Earlier this year the UNESCO (United Nation’s Educational, Scientific and Cultural Organisation) committee met at their 44th session for a combined review of the 2020 and 2021 nominations for the World Heritage List. Following the postponing of the 2020 conference due to the Covid-19 pandemic, 34 sites were inscribed to the list for 2021, including the Jomon Era Archeological Sites of Northern Japan.
The Jomon Prehistoric Sites are located in Northern Japan in the southern part of Hokkaido Island and northern Tohoku. The 17 archaeological sites span various types of landscapes, from mountains and hills to plains and lowlands, inland bays to lakes, and rivers. UNESCO considers the sites to be important as they ‘bear a unique testimony to the development over some 10,000 years of the pre-agricultural yet sedentary Jomon culture and its complex spiritual belief system and rituals.’

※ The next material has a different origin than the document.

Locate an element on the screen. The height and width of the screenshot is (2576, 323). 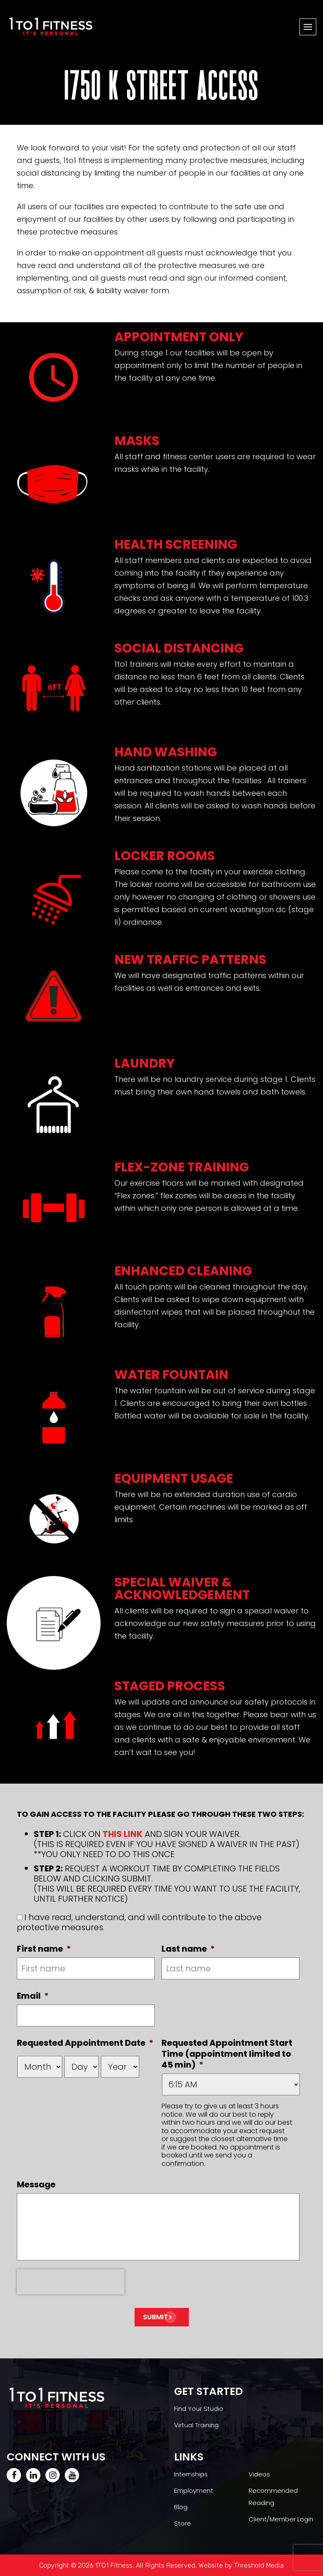 Requested Appointment Start Time (appointment limited to 45 min) is located at coordinates (227, 2053).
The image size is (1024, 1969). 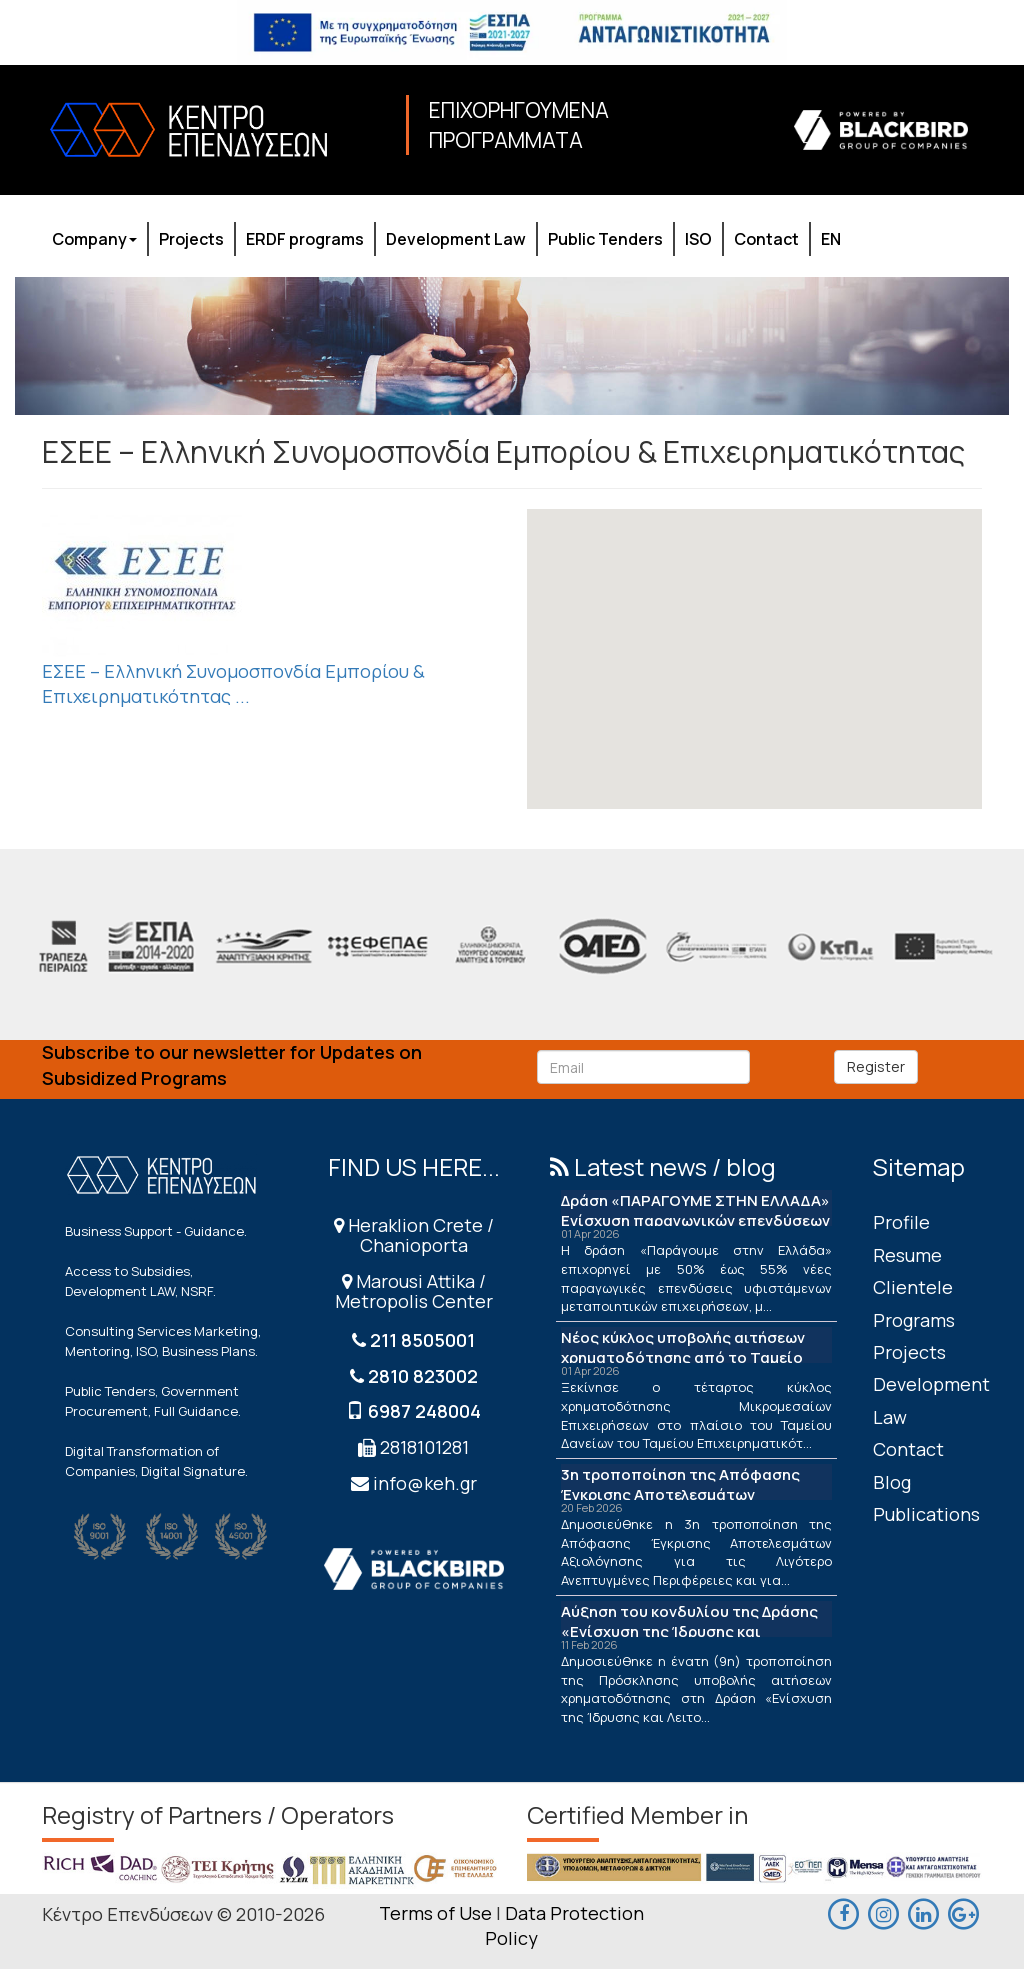 I want to click on [linkedin], so click(x=924, y=1912).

From the sites it is possible to see evidence as to how a sedentary hunter-fisher-gatherer society, developed from about 13,000 BCE, adapted and matured in response to environmental changes going on around them. We can also learn about the expressions of Jomon spirituality through tangible objects found at the sites, including lacquered pots, clay tablets with the impression of feet and the famous goggle eyed dogu figurines. There is also evidence of ritual places such as earthworks and large stone circles reaching diameters of more than 50 metres, clearly important sites to the Jomon culture.
As UNESCO highlights ‘the serial property testifies to the rare and very early development of pre-agricultural sedentism from emergence to maturity’, a fact which makes it more than worthy of a place on the prestigious World Heritage List.